TASK STATEMENT
Write out exactly the lines below that run from the one containing "Books & Cultural Merchandise (55, 593)" through the one containing "Household Merchandises (70, 876)", both included, with no other lines.

Saved data entries
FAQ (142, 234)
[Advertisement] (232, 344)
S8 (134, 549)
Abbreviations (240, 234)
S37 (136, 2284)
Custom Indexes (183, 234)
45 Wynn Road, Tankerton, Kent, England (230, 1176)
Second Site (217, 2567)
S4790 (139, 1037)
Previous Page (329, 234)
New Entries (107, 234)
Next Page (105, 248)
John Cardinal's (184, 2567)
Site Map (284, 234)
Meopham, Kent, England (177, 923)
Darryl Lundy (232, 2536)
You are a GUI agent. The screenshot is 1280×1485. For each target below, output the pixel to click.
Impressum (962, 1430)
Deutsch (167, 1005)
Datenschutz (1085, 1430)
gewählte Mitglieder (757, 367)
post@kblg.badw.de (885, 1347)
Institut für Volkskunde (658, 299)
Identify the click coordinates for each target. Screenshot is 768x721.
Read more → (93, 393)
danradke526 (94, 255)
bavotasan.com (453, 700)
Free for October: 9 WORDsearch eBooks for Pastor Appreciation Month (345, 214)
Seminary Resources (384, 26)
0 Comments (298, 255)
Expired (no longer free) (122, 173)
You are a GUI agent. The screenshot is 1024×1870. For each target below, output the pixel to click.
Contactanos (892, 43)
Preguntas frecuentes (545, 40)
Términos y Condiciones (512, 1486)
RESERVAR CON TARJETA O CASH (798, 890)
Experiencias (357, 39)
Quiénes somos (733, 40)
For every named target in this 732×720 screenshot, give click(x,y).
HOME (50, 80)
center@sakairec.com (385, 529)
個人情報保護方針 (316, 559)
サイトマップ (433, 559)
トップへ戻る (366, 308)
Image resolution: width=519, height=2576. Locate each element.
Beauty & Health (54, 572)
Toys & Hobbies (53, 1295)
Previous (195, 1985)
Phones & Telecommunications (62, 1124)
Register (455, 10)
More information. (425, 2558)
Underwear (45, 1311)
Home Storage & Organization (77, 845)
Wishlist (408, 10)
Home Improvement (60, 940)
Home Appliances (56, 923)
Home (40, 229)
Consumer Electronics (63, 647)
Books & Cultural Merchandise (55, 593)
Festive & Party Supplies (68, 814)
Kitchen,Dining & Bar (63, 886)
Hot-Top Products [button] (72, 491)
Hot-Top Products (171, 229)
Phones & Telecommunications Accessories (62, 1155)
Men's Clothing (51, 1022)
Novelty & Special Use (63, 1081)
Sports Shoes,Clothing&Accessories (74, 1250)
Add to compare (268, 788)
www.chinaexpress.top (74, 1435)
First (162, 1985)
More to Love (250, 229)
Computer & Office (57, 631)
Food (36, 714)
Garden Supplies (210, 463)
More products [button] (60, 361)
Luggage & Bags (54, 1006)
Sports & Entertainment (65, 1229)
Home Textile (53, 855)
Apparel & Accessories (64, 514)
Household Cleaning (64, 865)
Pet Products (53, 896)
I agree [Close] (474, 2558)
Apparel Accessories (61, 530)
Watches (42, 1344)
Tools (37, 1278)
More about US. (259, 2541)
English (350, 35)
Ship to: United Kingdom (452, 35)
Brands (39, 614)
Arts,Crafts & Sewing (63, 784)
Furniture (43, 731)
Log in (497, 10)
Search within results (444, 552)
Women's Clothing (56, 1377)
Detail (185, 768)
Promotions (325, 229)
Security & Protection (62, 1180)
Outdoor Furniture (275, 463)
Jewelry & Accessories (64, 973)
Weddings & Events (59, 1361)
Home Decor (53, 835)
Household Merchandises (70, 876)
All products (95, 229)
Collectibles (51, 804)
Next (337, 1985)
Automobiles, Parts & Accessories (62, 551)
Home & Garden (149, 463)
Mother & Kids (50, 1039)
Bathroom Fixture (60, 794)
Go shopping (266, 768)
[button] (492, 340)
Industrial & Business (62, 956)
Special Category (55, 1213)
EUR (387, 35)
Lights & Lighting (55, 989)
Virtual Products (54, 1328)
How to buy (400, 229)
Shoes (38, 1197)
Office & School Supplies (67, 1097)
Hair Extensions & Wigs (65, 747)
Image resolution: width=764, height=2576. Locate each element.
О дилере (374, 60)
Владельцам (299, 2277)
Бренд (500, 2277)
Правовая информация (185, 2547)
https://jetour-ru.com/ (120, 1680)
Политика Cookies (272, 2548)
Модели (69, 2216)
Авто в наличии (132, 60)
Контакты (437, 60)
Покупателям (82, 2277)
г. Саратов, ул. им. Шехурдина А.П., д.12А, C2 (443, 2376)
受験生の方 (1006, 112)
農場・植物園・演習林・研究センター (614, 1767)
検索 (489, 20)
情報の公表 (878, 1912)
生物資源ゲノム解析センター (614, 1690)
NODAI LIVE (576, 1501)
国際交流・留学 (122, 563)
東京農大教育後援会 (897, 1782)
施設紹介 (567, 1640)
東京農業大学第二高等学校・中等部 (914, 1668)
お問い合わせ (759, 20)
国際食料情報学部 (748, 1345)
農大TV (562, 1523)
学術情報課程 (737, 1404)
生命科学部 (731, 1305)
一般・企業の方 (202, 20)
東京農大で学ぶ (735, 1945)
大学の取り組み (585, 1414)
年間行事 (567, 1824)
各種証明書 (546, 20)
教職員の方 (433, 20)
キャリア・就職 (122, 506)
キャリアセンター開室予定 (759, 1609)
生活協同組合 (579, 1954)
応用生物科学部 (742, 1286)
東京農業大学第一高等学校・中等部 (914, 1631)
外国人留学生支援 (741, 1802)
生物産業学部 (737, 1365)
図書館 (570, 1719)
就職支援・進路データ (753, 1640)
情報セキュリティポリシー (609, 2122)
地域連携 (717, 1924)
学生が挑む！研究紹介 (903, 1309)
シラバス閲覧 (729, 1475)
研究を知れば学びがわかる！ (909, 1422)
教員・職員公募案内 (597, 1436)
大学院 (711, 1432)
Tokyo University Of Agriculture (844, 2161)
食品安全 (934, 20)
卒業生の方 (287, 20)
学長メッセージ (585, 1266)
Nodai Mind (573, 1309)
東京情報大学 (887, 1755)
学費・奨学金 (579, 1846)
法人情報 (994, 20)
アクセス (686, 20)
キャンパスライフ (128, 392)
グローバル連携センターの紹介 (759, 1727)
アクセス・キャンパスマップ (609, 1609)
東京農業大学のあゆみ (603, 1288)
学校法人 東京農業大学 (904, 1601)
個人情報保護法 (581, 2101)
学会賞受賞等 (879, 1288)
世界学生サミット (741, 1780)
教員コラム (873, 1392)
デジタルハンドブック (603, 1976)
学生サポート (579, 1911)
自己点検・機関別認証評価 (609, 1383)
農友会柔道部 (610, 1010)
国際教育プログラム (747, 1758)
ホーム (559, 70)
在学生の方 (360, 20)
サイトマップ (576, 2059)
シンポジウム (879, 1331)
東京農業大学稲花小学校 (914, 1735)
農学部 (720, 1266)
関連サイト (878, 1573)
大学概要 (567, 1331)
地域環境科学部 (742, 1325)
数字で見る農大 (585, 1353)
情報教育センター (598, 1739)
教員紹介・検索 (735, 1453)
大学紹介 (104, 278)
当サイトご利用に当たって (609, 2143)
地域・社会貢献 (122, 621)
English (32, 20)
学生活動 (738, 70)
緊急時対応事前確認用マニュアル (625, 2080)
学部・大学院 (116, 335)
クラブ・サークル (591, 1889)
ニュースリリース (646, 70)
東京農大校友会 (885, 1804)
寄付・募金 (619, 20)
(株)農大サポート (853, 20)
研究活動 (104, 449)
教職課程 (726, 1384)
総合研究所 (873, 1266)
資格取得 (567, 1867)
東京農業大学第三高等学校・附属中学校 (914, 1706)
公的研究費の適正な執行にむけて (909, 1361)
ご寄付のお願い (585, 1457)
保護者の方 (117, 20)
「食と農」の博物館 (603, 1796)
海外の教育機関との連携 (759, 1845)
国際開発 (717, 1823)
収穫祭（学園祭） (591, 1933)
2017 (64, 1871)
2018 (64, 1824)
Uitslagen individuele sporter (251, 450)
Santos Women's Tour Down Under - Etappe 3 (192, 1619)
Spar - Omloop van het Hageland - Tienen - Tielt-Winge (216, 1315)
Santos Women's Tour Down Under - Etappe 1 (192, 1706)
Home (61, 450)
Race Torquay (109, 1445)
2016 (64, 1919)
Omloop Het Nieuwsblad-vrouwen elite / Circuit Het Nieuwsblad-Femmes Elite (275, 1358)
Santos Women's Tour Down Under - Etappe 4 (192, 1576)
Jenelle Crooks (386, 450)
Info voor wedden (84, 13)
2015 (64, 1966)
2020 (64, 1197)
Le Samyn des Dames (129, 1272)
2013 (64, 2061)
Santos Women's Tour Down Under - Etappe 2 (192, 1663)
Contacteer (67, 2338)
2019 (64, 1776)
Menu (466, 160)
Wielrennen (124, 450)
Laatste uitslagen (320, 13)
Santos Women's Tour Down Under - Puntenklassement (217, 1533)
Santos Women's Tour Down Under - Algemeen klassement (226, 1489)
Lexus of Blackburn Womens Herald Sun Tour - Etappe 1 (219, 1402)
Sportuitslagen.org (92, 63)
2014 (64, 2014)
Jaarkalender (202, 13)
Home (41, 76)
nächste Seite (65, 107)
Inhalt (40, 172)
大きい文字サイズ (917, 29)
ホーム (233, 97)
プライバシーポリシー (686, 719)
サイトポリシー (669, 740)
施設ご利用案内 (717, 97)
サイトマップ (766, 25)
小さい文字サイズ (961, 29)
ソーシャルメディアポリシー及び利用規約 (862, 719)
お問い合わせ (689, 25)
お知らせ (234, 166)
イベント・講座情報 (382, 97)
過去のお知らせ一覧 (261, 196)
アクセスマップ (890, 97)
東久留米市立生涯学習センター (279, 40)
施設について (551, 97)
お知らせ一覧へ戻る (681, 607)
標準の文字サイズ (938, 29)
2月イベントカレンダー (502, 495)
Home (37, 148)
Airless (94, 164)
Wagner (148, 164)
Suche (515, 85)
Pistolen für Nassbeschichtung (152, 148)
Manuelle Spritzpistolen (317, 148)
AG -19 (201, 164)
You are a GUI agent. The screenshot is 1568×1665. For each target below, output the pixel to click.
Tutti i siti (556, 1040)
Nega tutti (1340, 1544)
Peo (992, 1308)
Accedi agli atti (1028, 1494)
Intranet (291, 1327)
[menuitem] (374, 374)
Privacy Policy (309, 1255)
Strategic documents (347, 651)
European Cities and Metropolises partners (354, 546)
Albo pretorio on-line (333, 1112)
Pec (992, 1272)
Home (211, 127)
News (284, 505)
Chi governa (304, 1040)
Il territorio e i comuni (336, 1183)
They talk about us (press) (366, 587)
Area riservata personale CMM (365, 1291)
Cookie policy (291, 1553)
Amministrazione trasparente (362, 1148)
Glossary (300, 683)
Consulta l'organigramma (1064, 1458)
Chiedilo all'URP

REPLY
Books & Cultural Merchandise (55, 593)
Festive & Party Supplies (68, 814)
Kitchen,Dining & Bar (63, 886)
Hot-Top Products [button] (72, 491)
Hot-Top Products (171, 229)
Phones & Telecommunications Accessories (62, 1155)
Men's Clothing (51, 1022)
Novelty & Special Use (63, 1081)
Sports Shoes,Clothing&Accessories (74, 1250)
Add to compare (268, 788)
www.chinaexpress.top (74, 1435)
First (162, 1985)
More to Love (250, 229)
Computer & Office (57, 631)
Food (36, 714)
Garden Supplies (210, 463)
More products [button] (60, 361)
Luggage & Bags (54, 1006)
Sports & Entertainment (65, 1229)
Home Textile (53, 855)
Apparel & Accessories (64, 514)
Household Cleaning (64, 865)
Pet Products (53, 896)
I agree [Close] (474, 2558)
Apparel Accessories (61, 530)
Watches (42, 1344)
Tools (37, 1278)
More about US. (259, 2541)
English (350, 35)
Ship to: United Kingdom (452, 35)
Brands (39, 614)
Arts,Crafts & Sewing (63, 784)
Furniture (43, 731)
Log in (497, 10)
Search within results (444, 552)
Women's Clothing (56, 1377)
Detail (185, 768)
Promotions (325, 229)
Security & Protection (62, 1180)
Outdoor Furniture (275, 463)
Jewelry & Accessories (64, 973)
Weddings & Events (59, 1361)
Home Decor (53, 835)
Household Merchandises (70, 876)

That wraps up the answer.